C’est ici et maintenant que se joue notre destin jusqu’à la dernière seconde. Et cette seconde ultime a autant d’importance que le reste d’une vie.
“It is here and now that our destiny is played out to the last second. And this final second has as much importance as the rest of life.”
Heidegger argued that how we question defines who we are, and that the being we seek should not be lost sight of in the philosophic questioning. He also wrote that the essence of being lies in its existence which Sartre interpreted to mean that existence precedes essence. Far from it, I would argue, humanity’s essence is free, we must question and campaign until our existence and laws (paradoxically and anarchically – why do we need laws to be free?) match our essence. Liberté, égalité, fraternité … ou la mort! I guess Venner chose la mort, “death”.

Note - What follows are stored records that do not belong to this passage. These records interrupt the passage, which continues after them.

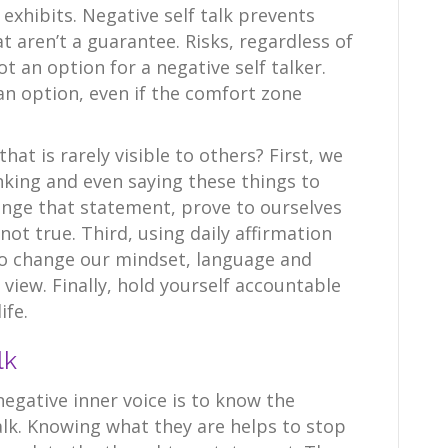
exhibits. Negative self talk prevents
 aren’t a guarantee. Risks, regardless of
ot an option for a negative self talker.
an option, even if the comfort zone
at is rarely visible to others? First, we
nking and even saying these things to
enge that statement, prove to ourselves
 not true. Third, using daily affirmation
to change our mindset, language and
 view. Finally, hold yourself accountable
ife.
lk
 negative inner voice is to know the
talk. Knowing what they are helps to stop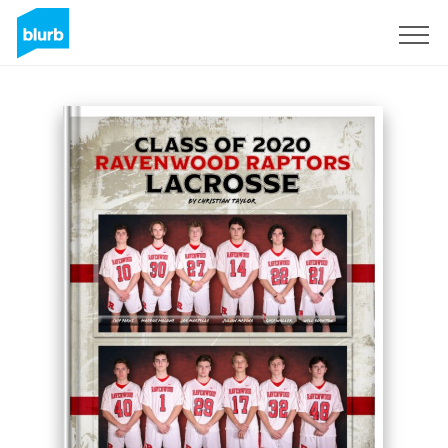
Sign Up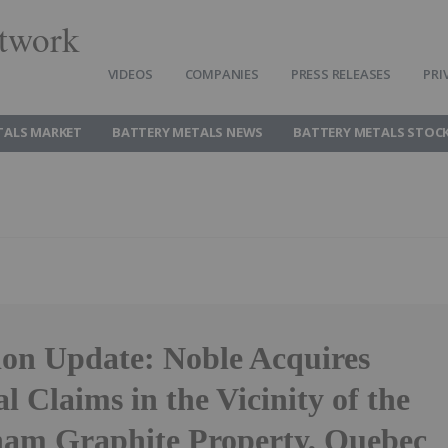
twork
VIDEOS
COMPANIES
PRESS RELEASES
PRI
TALS MARKET
BATTERY METALS NEWS
BATTERY METALS STOC
ion Update: Noble Acquires
l Claims in the Vicinity of the
am Graphite Property, Quebec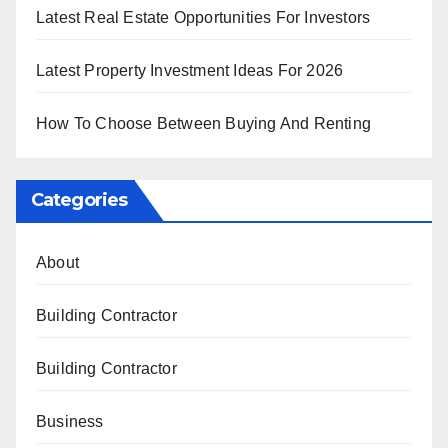
Latest Real Estate Opportunities For Investors
Latest Property Investment Ideas For 2026
How To Choose Between Buying And Renting
Categories
About
Building Contractor
Building Contractor
Business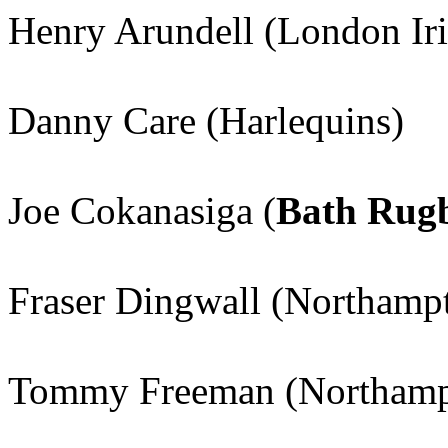
Henry Arundell (London Iri
Danny Care (Harlequins)
Joe Cokanasiga (
Bath Rug
Fraser Dingwall (Northampt
Tommy Freeman (Northampt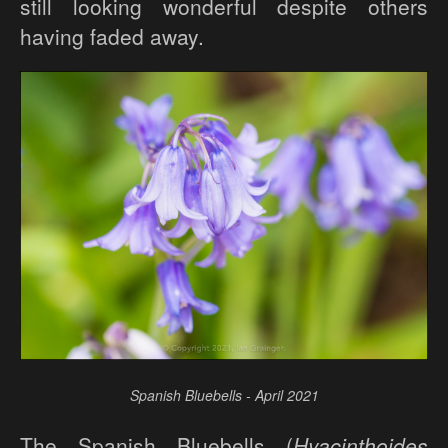
still looking wonderful despite others
having faded away.
Spanish Bluebells - April 2021
The Spanish Bluebells (
Hyacinthoides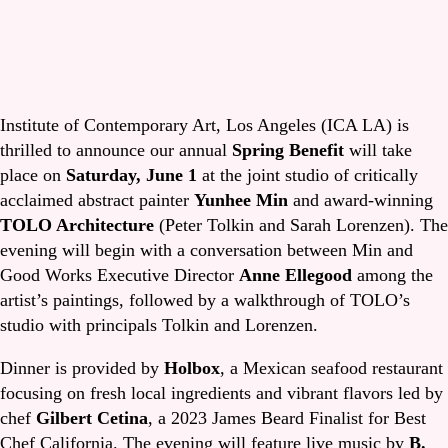
Institute of Contemporary Art, Los Angeles (ICA LA) is
thrilled to announce our annual
Spring Benefit
will take
place on
Saturday, June 1
at the joint studio of critically
acclaimed abstract painter
Yunhee Min
and award-winning
TOLO Architecture
(Peter Tolkin and Sarah Lorenzen). The
evening will begin with a conversation between Min and
Good Works Executive Director
Anne Ellegood
among the
artist’s paintings, followed by a walkthrough of TOLO’s
studio with principals Tolkin and Lorenzen.
Dinner is provided by
Holbox
, a Mexican seafood restaurant
focusing on fresh local ingredients and vibrant flavors led by
chef
Gilbert Cetina
, a 2023 James Beard Finalist for Best
Chef California. The evening will feature live music by
B.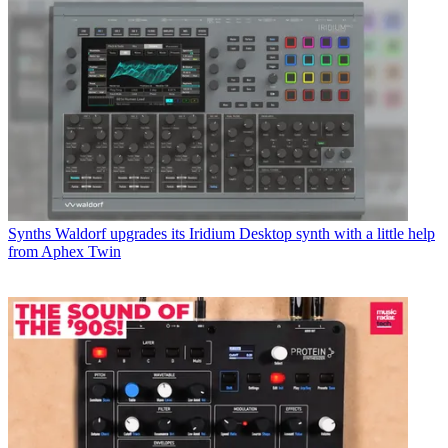
Synths
Waldorf upgrades its Iridium Desktop synth with a little help
from Aphex Twin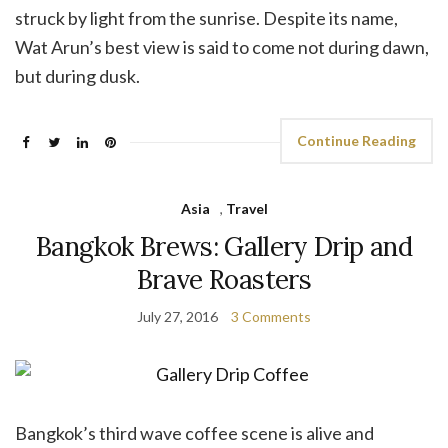
struck by light from the sunrise. Despite its name,
Wat Arun’s best view is said to come not during dawn,
but during dusk.
Continue Reading
Asia
,
Travel
Bangkok Brews: Gallery Drip and
Brave Roasters
July 27, 2016
3 Comments
Bangkok’s third wave coffee scene is alive and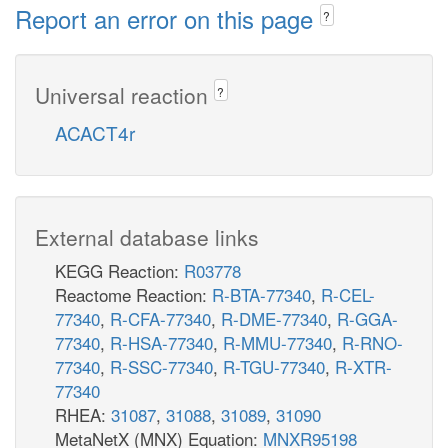
Report an error on this page
?
Universal reaction
?
ACACT4r
External database links
KEGG Reaction:
R03778
Reactome Reaction:
R-BTA-77340
,
R-CEL-
77340
,
R-CFA-77340
,
R-DME-77340
,
R-GGA-
77340
,
R-HSA-77340
,
R-MMU-77340
,
R-RNO-
77340
,
R-SSC-77340
,
R-TGU-77340
,
R-XTR-
77340
RHEA:
31087
,
31088
,
31089
,
31090
MetaNetX (MNX) Equation:
MNXR95198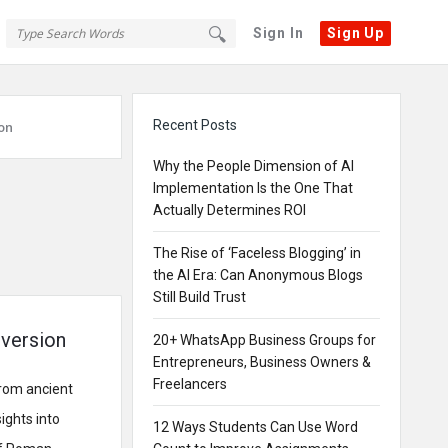
Sign In
Sign Up
Sidebar
Recent Posts
on
Why the People Dimension of AI
Implementation Is the One That
Actually Determines ROI
The Rise of ‘Faceless Blogging’ in
the AI Era: Can Anonymous Blogs
Still Build Trust
version
20+ WhatsApp Business Groups for
Entrepreneurs, Business Owners &
Freelancers
From ancient
ights into
12 Ways Students Can Use Word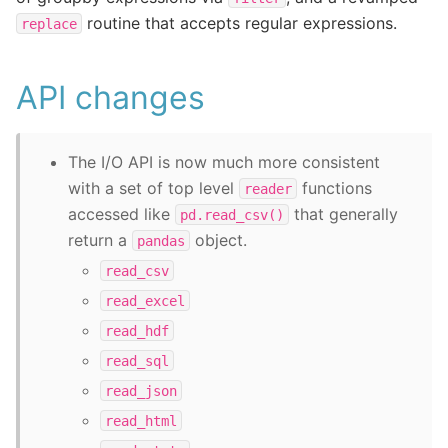
routine that accepts regular expressions.
replace
API changes
The I/O API is now much more consistent
with a set of top level
functions
reader
accessed like
that generally
pd.read_csv()
return a
object.
pandas
read_csv
read_excel
read_hdf
read_sql
read_json
read_html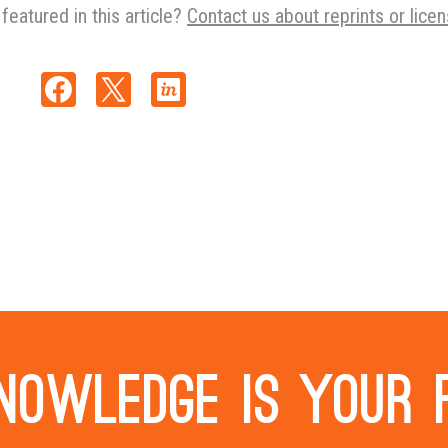
featured in this article?
Contact us about reprints or licen
nowledge is your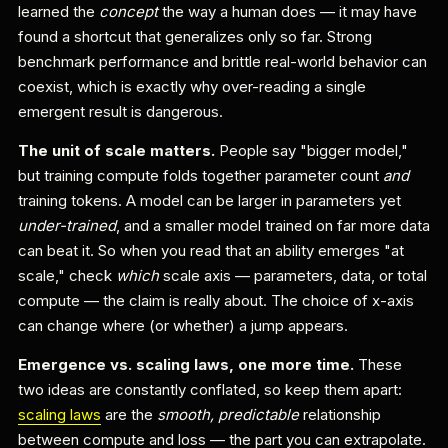
learned the
concept
the way a human does — it may have
found a shortcut that generalizes only so far. Strong
benchmark performance and brittle real-world behavior can
coexist, which is exactly why over-reading a single
emergent result is dangerous.
The unit of scale matters.
People say "bigger model,"
but training compute folds together parameter count
and
training tokens. A model can be larger in parameters yet
under-trained
, and a smaller model trained on far more data
can beat it. So when you read that an ability emerges "at
scale," check
which
scale axis — parameters, data, or total
compute — the claim is really about. The choice of x-axis
can change where (or whether) a jump appears.
Emergence vs. scaling laws, one more time.
These
two ideas are constantly conflated, so keep them apart:
scaling laws
are the
smooth, predictable
relationship
between compute and loss — the part you can extrapolate.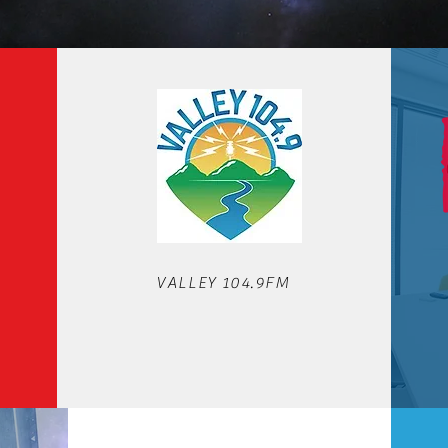
OUR STATIONS
VALLEY 104.9FM
We'd love to hear from you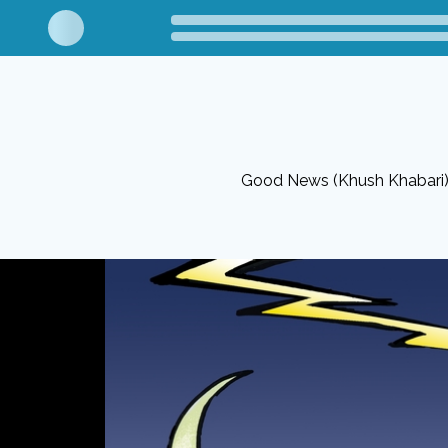
Good News (Khush Khabari) 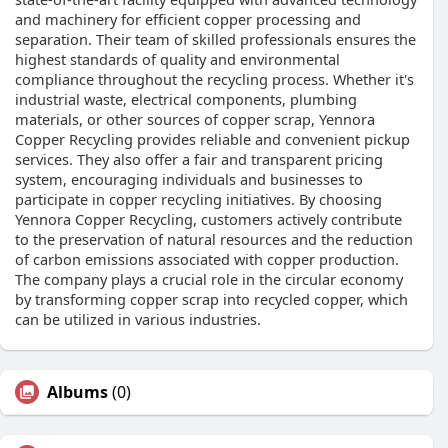
and machinery for efficient copper processing and
separation. Their team of skilled professionals ensures the
highest standards of quality and environmental
compliance throughout the recycling process. Whether it's
industrial waste, electrical components, plumbing
materials, or other sources of copper scrap, Yennora
Copper Recycling provides reliable and convenient pickup
services. They also offer a fair and transparent pricing
system, encouraging individuals and businesses to
participate in copper recycling initiatives. By choosing
Yennora Copper Recycling, customers actively contribute
to the preservation of natural resources and the reduction
of carbon emissions associated with copper production.
The company plays a crucial role in the circular economy
by transforming copper scrap into recycled copper, which
can be utilized in various industries.
Albums
(0)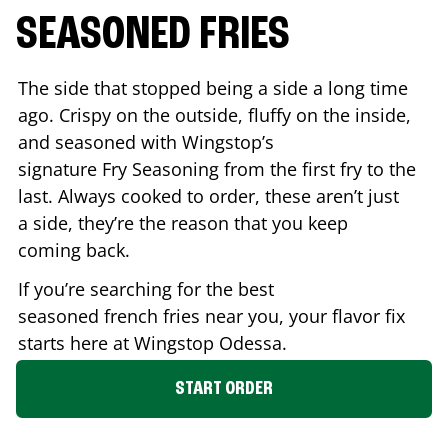
SEASONED FRIES
The side that stopped being a side a long time
ago. Crispy on the outside, fluffy on the inside,
and seasoned with Wingstop’s
signature Fry Seasoning from the first fry to the
last. Always cooked to order, these aren’t just
a side, they’re the reason that you keep
coming back.
If you’re searching for the best
seasoned french fries near you, your flavor fix
starts here at Wingstop
Odessa
.
START ORDER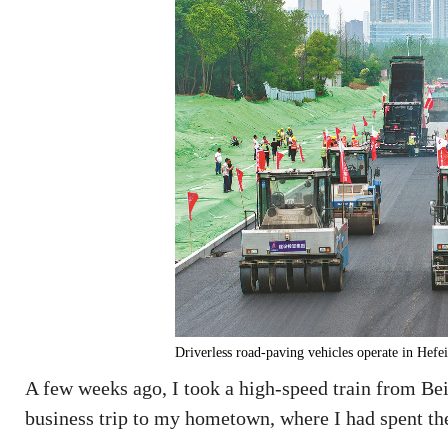
Driverless road-paving vehicles operate in 
A few weeks ago, I took a high-speed train from Beij
business trip to my hometown, where I had spent the 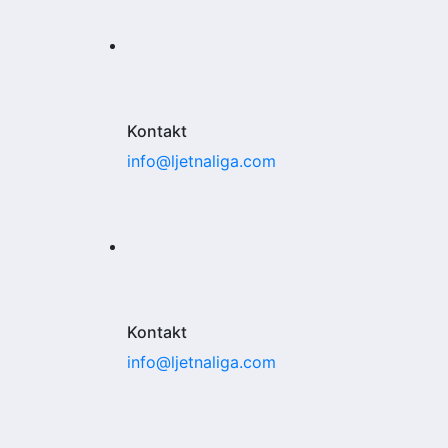
Kontakt
info@ljetnaliga.com
Kontakt
info@ljetnaliga.com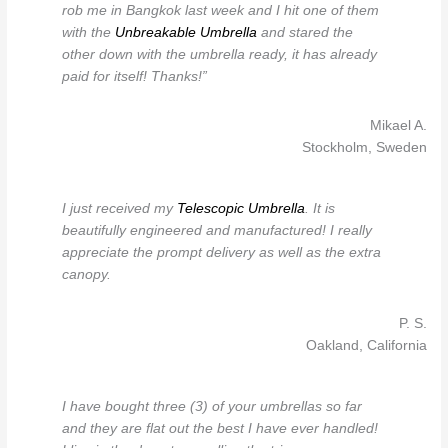
rob me in Bangkok last week and I hit one of them
with the
Unbreakable Umbrella
and stared the
other down with the umbrella ready, it has already
paid for itself! Thanks!”
Mikael A.
Stockholm, Sweden
I just received my
Telescopic Umbrella
. It is
beautifully engineered and manufactured! I really
appreciate the prompt delivery as well as the extra
canopy.
P. S.
Oakland, California
I have bought three (3) of your umbrellas so far
and they are flat out the best I have ever handled!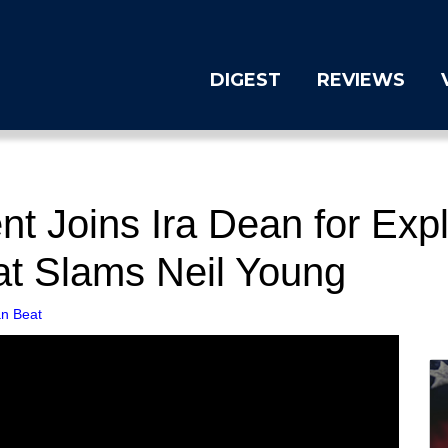
DIGEST
REVIEWS
 Joins Ira Dean for Expl
at Slams Neil Young
n Beat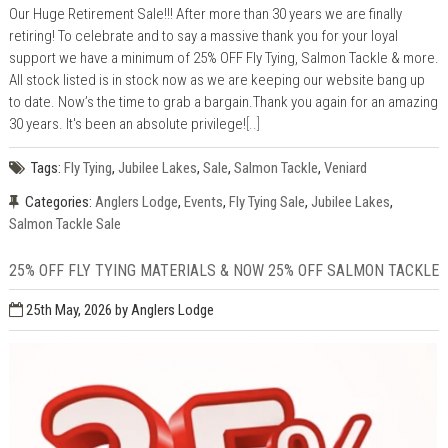
Our Huge Retirement Sale!!! After more than 30 years we are finally
retiring! To celebrate and to say a massive thank you for your loyal
support we have a minimum of 25% OFF Fly Tying, Salmon Tackle & more.
All stock listed is in stock now as we are keeping our website bang up
to date. Now’s the time to grab a bargain.Thank you again for an amazing
30 years. It's been an absolute privilege!
[..]
Tags:
Fly Tying
,
Jubilee Lakes
,
Sale
,
Salmon Tackle
,
Veniard
Categories:
Anglers Lodge
,
Events
,
Fly Tying Sale
,
Jubilee Lakes
,
Salmon Tackle Sale
25% OFF FLY TYING MATERIALS & NOW 25% OFF SALMON TACKLE
25th May, 2026
by Anglers Lodge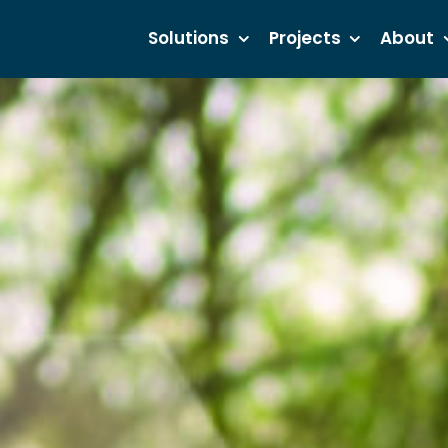
Solutions
Projects
About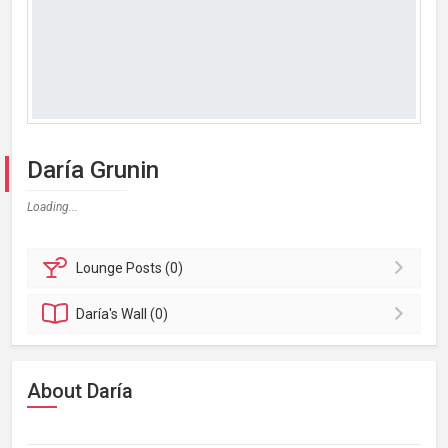
Daría Grunin
Loading...
Lounge
Posts (0)
Daría's
Wall (0)
About Daría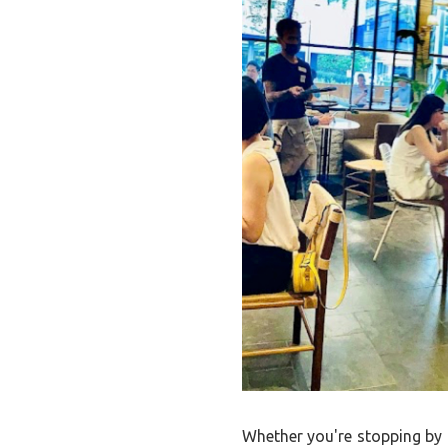
Whether you're stopping by f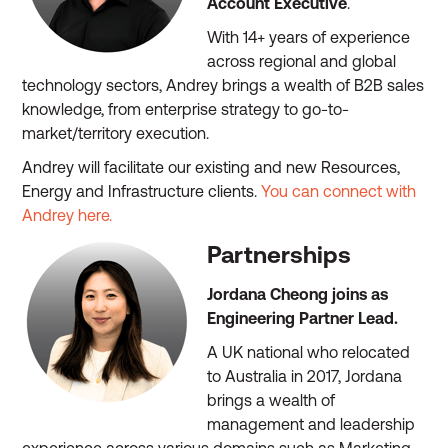
Account Executive
.
With 14+ years of experience
across regional and global
technology sectors, Andrey brings a wealth of B2B sales
knowledge, from enterprise strategy to go-to-
market/territory execution.
Andrey will facilitate our existing and new Resources,
Energy and Infrastructure clients.
You can connect with
Andrey here.
Partnerships
Jordana Cheong joins as
Engineering Partner Lead.
A UK national who relocated
to Australia in 2017, Jordana
brings a wealth of
management and leadership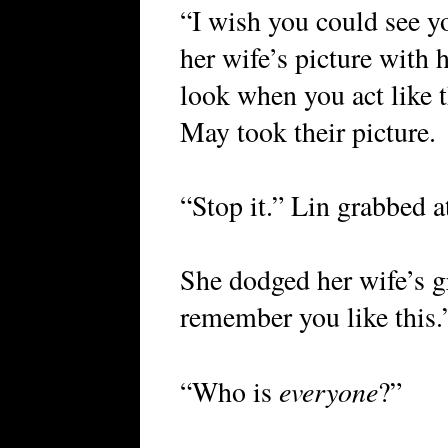
“I wish you could see y
her wife’s picture with 
look when you act like t
May took their picture.
“Stop it.” Lin grabbed 
She dodged her wife’s g
remember you like this.
everyone
“Who is
?”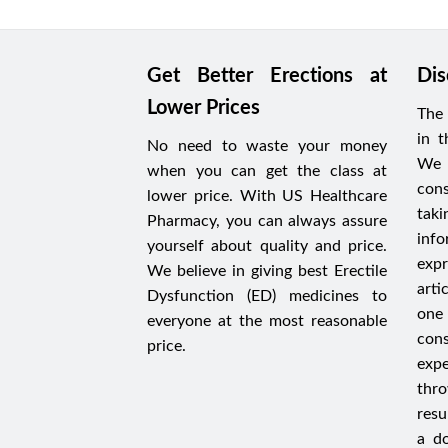
Get Better Erections at
Dis
Lower Prices
The 
in t
No need to waste your money
We 
when you can get the class at
cons
lower price. With US Healthcare
tak
Pharmacy, you can always assure
in
yourself about quality and price.
expr
We believe in giving best Erectile
arti
Dysfunction (ED) medicines to
one 
everyone at the most reasonable
con
price.
expe
thr
resu
a do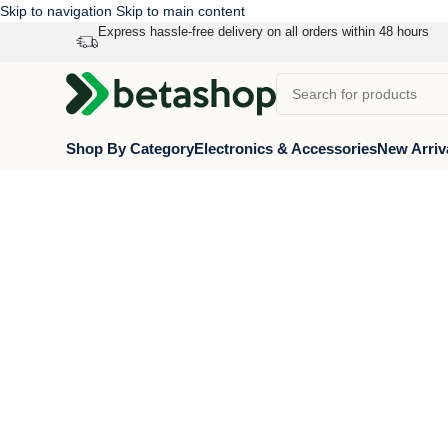
Skip to navigation
Skip to main content
Express hassle-free delivery on all orders within 48 hours
Shop By Category
Electronics & Accessories
New Arriv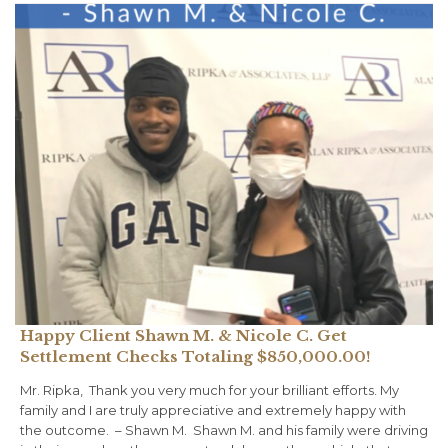
Happy Client Shawn M. & Nicole C. Get
Settlement Checks Totaling $850,000.00!
Mr. Ripka, ⁠ Thank you very much for your brilliant efforts. My
family and I are truly appreciative and extremely happy with
the outcome. ⁠ – Shawn M.⁠ ⁠ Shawn M. and his family were driving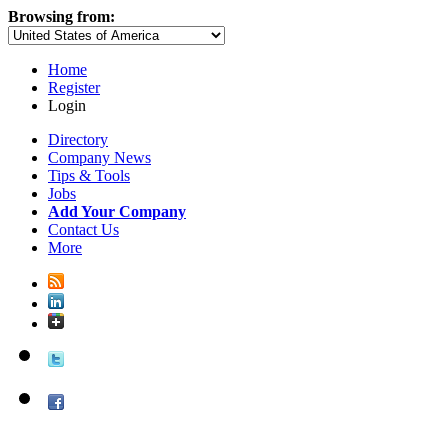
Browsing from:
Home
Register
Login
Directory
Company News
Tips & Tools
Jobs
Add Your Company
Contact Us
More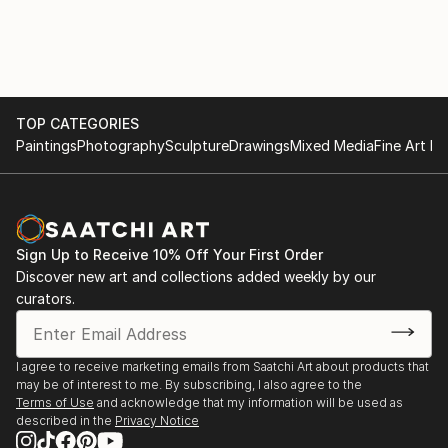
TOP CATEGORIES
Paintings
Photography
Sculpture
Drawings
Mixed Media
Fine Art Pr
Sign Up to Receive 10% Off Your First Order
Discover new art and collections added weekly by our
curators.
I agree to receive marketing emails from Saatchi Art about products that
may be of interest to me. By subscribing, I also agree to the
Terms of Use
and acknowledge that my information will be used as
described in the
Privacy Notice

Rather than end on a morbid note, it is worth drawing attention to the fact that over 2 centuries ago, in the closing decade of the 18th century, the French were fighting for equal rights. Well fighting anyway!
The 1789 French Revolution adopted the Declaration of the Rights of Man and of the Citizen. It asserted and assured that all men “are born and remain free and equal in rights” and that these rights were universal. The Declaration became and is a key human rights statement. It condemned discrimination and prejudice on the grounds of gender, race, class or religion. Protestants and Jews were for the first time given close-to equal rights with Catholics, thereby reducing the power of the Church. The new republic failed to extend those rights to women (LGBT rights was barely a public concern then). Nicolas de Condorcet said, “he who votes against the right of another, whatever the religion, color, or sex of that other, has henceforth adjured his own.” The lack of female equality led playwright Olympe de Gouges to publish her own Declaration of the Rights of Woman and the Female Citizen instead in 1791, highlighting the failure of the extension of equal rights across genders. So, liberté, égalité,.. but only for the fraternité!
We no longer debate slavery, at least in the West – except economic slavery, so why are racial and religious disharmony still prevalent, albeit we no longer condemn mixed race or religion marriages? Why are gender and sexual equality still being questioned over 200 years later? Why is our essence and existence not yet free, for all? If one is not free then we all are not free.